THE TASK: The reply should consist of the full listing, written out exactly.

─── EXERCISE INPUT ───

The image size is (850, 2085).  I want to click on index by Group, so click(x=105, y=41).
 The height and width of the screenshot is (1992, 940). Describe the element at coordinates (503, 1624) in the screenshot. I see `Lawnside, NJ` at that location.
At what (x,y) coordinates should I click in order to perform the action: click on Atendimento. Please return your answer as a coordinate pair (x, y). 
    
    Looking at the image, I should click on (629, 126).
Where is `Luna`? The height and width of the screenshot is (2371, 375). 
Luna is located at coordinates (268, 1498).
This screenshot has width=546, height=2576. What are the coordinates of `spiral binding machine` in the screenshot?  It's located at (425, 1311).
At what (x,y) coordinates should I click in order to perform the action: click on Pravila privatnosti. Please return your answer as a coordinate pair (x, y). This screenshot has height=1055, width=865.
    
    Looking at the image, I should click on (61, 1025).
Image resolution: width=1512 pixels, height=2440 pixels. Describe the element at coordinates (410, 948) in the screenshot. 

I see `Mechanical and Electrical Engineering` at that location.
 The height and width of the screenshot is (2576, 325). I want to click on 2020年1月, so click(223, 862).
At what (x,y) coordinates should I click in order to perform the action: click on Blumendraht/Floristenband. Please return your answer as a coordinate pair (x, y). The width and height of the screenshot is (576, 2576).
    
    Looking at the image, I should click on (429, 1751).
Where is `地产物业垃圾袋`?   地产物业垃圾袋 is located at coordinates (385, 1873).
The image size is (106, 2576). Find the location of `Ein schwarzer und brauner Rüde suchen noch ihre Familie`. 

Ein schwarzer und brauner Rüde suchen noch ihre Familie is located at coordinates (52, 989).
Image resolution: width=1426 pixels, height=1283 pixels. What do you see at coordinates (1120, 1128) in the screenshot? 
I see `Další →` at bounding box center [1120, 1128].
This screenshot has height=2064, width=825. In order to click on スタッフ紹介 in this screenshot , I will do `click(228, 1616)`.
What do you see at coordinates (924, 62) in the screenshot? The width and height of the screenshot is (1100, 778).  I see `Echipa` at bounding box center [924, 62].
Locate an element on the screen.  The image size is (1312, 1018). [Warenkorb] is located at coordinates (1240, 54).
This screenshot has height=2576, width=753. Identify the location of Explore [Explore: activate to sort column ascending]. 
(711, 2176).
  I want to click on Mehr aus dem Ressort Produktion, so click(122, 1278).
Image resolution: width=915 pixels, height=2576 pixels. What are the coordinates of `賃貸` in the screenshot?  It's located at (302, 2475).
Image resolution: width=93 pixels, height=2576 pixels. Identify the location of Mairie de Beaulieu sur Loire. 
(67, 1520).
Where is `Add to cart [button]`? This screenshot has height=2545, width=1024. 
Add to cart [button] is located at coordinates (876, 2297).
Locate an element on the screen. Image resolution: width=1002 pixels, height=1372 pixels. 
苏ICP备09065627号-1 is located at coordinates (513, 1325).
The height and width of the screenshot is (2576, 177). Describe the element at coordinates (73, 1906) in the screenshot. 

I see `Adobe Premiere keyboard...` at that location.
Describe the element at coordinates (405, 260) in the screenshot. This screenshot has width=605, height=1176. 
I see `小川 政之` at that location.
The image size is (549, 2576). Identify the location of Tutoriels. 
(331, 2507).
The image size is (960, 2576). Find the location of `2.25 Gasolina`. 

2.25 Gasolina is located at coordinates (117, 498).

───

RESULT BELOW:
The image size is (850, 2085).  I want to click on index by Group, so click(x=105, y=41).
 The height and width of the screenshot is (1992, 940). Describe the element at coordinates (503, 1624) in the screenshot. I see `Lawnside, NJ` at that location.
At what (x,y) coordinates should I click in order to perform the action: click on Atendimento. Please return your answer as a coordinate pair (x, y). 
    
    Looking at the image, I should click on (629, 126).
Where is `Luna`? The height and width of the screenshot is (2371, 375). 
Luna is located at coordinates (268, 1498).
This screenshot has width=546, height=2576. What are the coordinates of `spiral binding machine` in the screenshot?  It's located at (425, 1311).
At what (x,y) coordinates should I click in order to perform the action: click on Pravila privatnosti. Please return your answer as a coordinate pair (x, y). This screenshot has height=1055, width=865.
    
    Looking at the image, I should click on (61, 1025).
Image resolution: width=1512 pixels, height=2440 pixels. Describe the element at coordinates (410, 948) in the screenshot. 

I see `Mechanical and Electrical Engineering` at that location.
 The height and width of the screenshot is (2576, 325). I want to click on 2020年1月, so click(223, 862).
At what (x,y) coordinates should I click in order to perform the action: click on Blumendraht/Floristenband. Please return your answer as a coordinate pair (x, y). The width and height of the screenshot is (576, 2576).
    
    Looking at the image, I should click on (429, 1751).
Where is `地产物业垃圾袋`?   地产物业垃圾袋 is located at coordinates (385, 1873).
The image size is (106, 2576). Find the location of `Ein schwarzer und brauner Rüde suchen noch ihre Familie`. 

Ein schwarzer und brauner Rüde suchen noch ihre Familie is located at coordinates (52, 989).
Image resolution: width=1426 pixels, height=1283 pixels. What do you see at coordinates (1120, 1128) in the screenshot? 
I see `Další →` at bounding box center [1120, 1128].
This screenshot has height=2064, width=825. In order to click on スタッフ紹介 in this screenshot , I will do `click(228, 1616)`.
What do you see at coordinates (924, 62) in the screenshot? The width and height of the screenshot is (1100, 778).  I see `Echipa` at bounding box center [924, 62].
Locate an element on the screen.  The image size is (1312, 1018). [Warenkorb] is located at coordinates (1240, 54).
This screenshot has height=2576, width=753. Identify the location of Explore [Explore: activate to sort column ascending]. 
(711, 2176).
  I want to click on Mehr aus dem Ressort Produktion, so click(122, 1278).
Image resolution: width=915 pixels, height=2576 pixels. What are the coordinates of `賃貸` in the screenshot?  It's located at (302, 2475).
Image resolution: width=93 pixels, height=2576 pixels. Identify the location of Mairie de Beaulieu sur Loire. 
(67, 1520).
Where is `Add to cart [button]`? This screenshot has height=2545, width=1024. 
Add to cart [button] is located at coordinates (876, 2297).
Locate an element on the screen. Image resolution: width=1002 pixels, height=1372 pixels. 
苏ICP备09065627号-1 is located at coordinates (513, 1325).
The height and width of the screenshot is (2576, 177). Describe the element at coordinates (73, 1906) in the screenshot. 

I see `Adobe Premiere keyboard...` at that location.
Describe the element at coordinates (405, 260) in the screenshot. This screenshot has width=605, height=1176. 
I see `小川 政之` at that location.
The image size is (549, 2576). Identify the location of Tutoriels. 
(331, 2507).
The image size is (960, 2576). Find the location of `2.25 Gasolina`. 

2.25 Gasolina is located at coordinates (117, 498).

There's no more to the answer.